Although ERCC2 missense mutations have been associated with improved cisplatin response, Li et al. found that the mutational landscape is broad, identifying 37 ERCC2 mutations at 23 amino acid positions across 3 MIBC cohorts. As the functional influence of individual ERCC2 variants on NER capacity, and therefore cisplatin sensitivity, is unknown, a novel microscopy-based assay was developed to measure the NER capacity of ERCC2 mutations observed across cohorts.

Overall, 23 of 26 clinically observed ERCC2 mutations conferred loss of NER function and increased cisplatin sensitivity, consistent with the role of ERCC2 in repair of cisplatin-induced DNA adducts. Additionally, most ERCC2 mutations were located within or adjacent to helicase domains (which couple ATP hydrolysis with DNA duplex unwinding).

Next, the relationship between ERCC2 functional status, inferred using the NER assay, and clinical outcomes was assessed. ERCC2 mutational frequency was significantly divergent between cisplatin responders and nonresponders (38% versus 6%; P < 0.0001), and each cisplatin-responsive ERCC2-mutant tumour harboured a functionally deleterious helicase domain mutation.
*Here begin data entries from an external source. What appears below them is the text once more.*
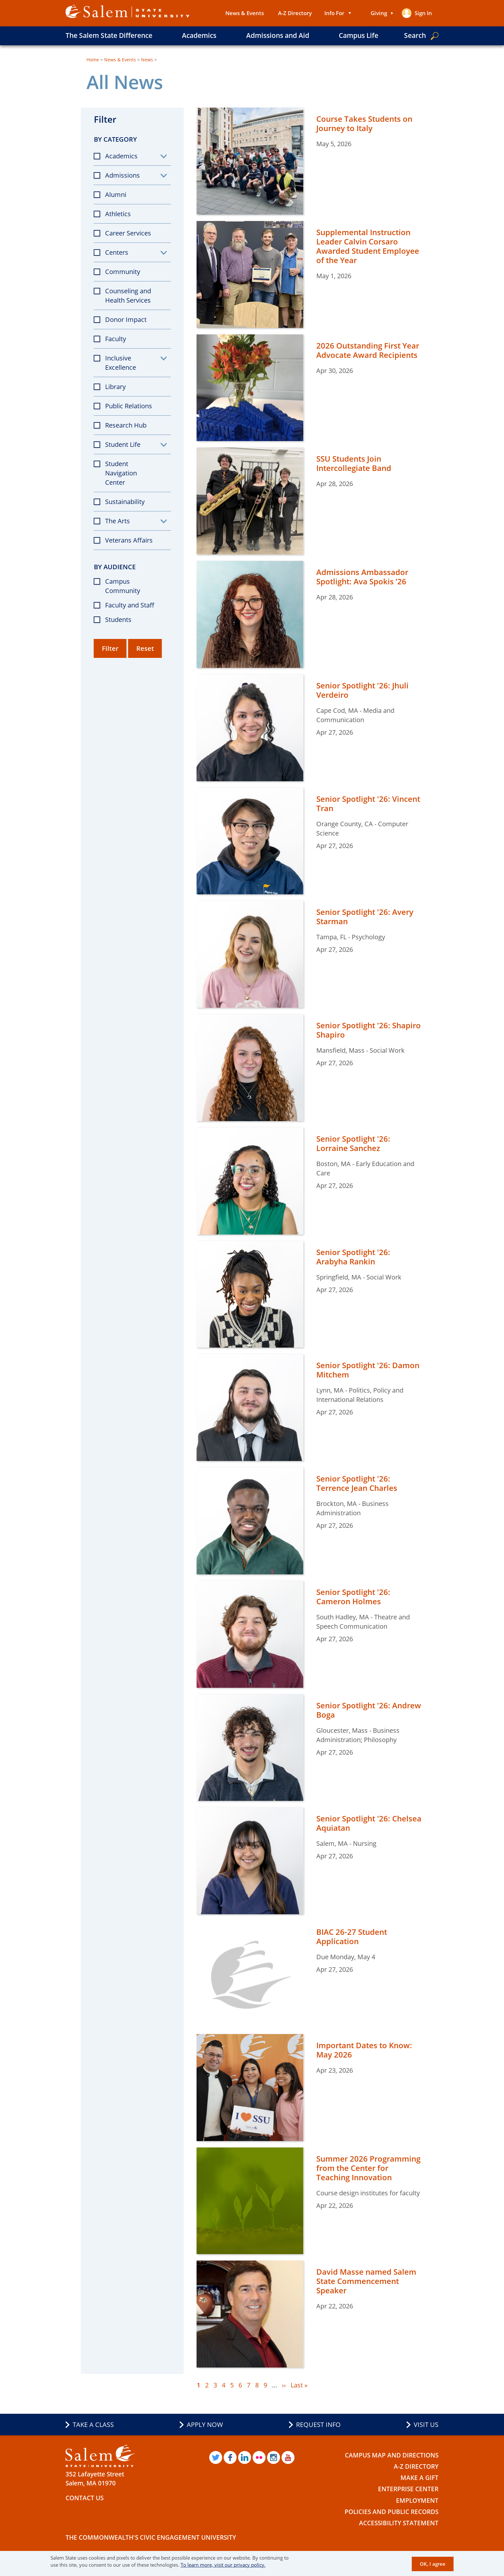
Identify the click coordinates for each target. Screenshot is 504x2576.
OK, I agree (433, 2564)
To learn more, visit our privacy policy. (223, 2565)
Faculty (115, 338)
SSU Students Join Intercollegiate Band (353, 463)
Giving (379, 13)
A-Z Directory (295, 13)
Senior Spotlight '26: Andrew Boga (368, 1710)
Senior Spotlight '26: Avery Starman (364, 916)
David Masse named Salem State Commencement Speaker (366, 2281)
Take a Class (93, 2424)
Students (118, 619)
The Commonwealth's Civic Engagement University (151, 2537)
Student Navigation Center (121, 473)
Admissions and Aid (277, 35)
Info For (334, 13)
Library (115, 386)
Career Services (128, 233)
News (147, 60)
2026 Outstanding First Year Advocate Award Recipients (367, 350)
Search (415, 35)
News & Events (244, 13)
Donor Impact (126, 319)
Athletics (118, 213)
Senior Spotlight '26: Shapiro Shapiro (368, 1030)
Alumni (115, 194)
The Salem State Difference (109, 35)
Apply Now (205, 2424)
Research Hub (126, 425)
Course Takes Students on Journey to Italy (364, 123)
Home (92, 60)
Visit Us (426, 2424)
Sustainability (125, 501)
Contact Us (85, 2498)
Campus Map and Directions (391, 2455)
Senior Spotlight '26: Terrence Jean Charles (356, 1483)
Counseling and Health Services (128, 296)
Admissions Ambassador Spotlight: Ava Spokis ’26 (362, 577)
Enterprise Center (408, 2489)
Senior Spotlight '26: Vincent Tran (368, 803)
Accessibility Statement (398, 2523)
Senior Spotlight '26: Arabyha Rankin (353, 1257)
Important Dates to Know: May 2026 (364, 2050)
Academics (199, 35)
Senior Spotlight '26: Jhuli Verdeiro (362, 690)
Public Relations (128, 406)
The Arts (117, 521)
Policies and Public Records (391, 2512)
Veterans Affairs (129, 540)
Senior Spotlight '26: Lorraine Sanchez (353, 1143)
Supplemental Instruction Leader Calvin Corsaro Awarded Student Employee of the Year (367, 246)
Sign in (423, 13)
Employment (417, 2500)
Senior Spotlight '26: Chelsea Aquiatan (368, 1823)
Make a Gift (419, 2478)
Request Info (318, 2424)
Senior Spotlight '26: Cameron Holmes (353, 1597)
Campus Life (358, 35)
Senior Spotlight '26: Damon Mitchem (367, 1370)
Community (122, 271)
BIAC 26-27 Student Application (351, 1936)
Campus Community (122, 586)
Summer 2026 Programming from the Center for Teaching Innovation (368, 2167)
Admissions (122, 175)
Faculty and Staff (129, 605)
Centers (116, 252)
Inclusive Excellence (120, 363)
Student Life (122, 444)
Following the finding that most ERCC2 mutations confer NER deficiency and cisplatin sensitivity, the investigators directly measured the effect of an ERCC2 mutation on cisplatin sensitivity in preclinical models. The CRISPR–Cas9-mediated introduction of an ERCC2 mutation into a high-grade bladder transitional cell carcinoma cell line markedly increased cisplatin sensitivity, which was rescued upon re-expression of wild-type ERCC2. Furthermore, in an orthotopic tumour xenograft model in immunodeficient mice, ERCC2-mutant tumours were markedly more sensitive to cisplatin than ERCC2-wild-type tumours, confirming that ERCC2 loss is sufficient to drive cisplatin sensitivity.

the findings support a role for ERCC2 mutational status as a predictive biomarker

Overall, the findings support a role for ERCC2 mutational status as a predictive biomarker to guide precision oncology in MIBC. Indeed, ongoing trials (NCT03609216, NCT02710734 and NCT03558087) are incorporating DNA damage response gene alterations, including ERCC2 mutational status, as prospective biomarkers.